# Triple integrals again

joemama69

## Homework Statement

evaluate the integral y2z2dV over W, which is the region bounded by x = 1 - y2 - z2 adn the plane x = 0

## The Attempt at a Solution

since x = 0, that makes y2 + z2 = 1, unit circle in the yz plane right?

so would the answer be the area of the circle times y2z2

## The Attempt at a Solution

Homework Helper
evaluate the integral y2z2dV over W, which is the region bounded by x = 1 - y2 - z2 adn the plane x = 0

so would the answer be the area of the circle times y2z2

uhh? the answer is a number … how can ∫∫∫ y2z2dV have any y or z in it? Homework Helper
Draw the region. You will see that it is a paraboloid with a maximum at y=z=0 and x=1. The paraboloid is cut off at x=0 so the region looks like the top of paraboloid. Which is not just a circle.

Homework Helper

Those integration limits are not correct. For A) if your integration order is dzdydx there will be a z left in your answer. Every other order of integration has a similar problem so it can't be right.

For B) you don't integrate over x,y and z, but over r, theta and x.
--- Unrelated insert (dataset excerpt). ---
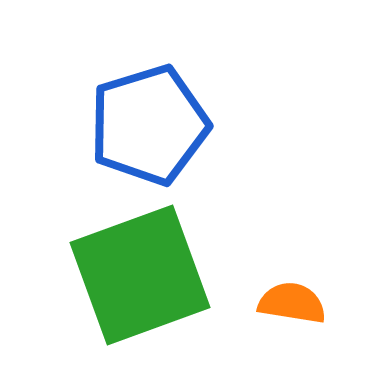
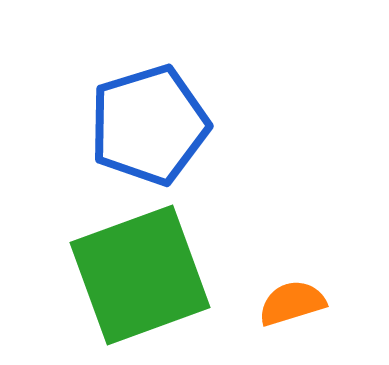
orange semicircle: rotated 26 degrees counterclockwise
This means you've to find limits for r, theta and x. The polar coordinates in this case would be $x=x, y=r \cos \theta, z=r \sin \theta,y^2+z^2=r^2$. Try to find the correct boundaries for both A and B. Realize the region is a paraboloid with an extremum at 1 on the x axis and cut off by the yz-plane.

I will leave it for you to decide which one is easier.

Homework Helper

You might try first swapping x and z so that the integrand is $x^2y^2dV$ and the bounding surfaces are $$\displaystyle z= 1- x^2- y^2$$ and z= 0.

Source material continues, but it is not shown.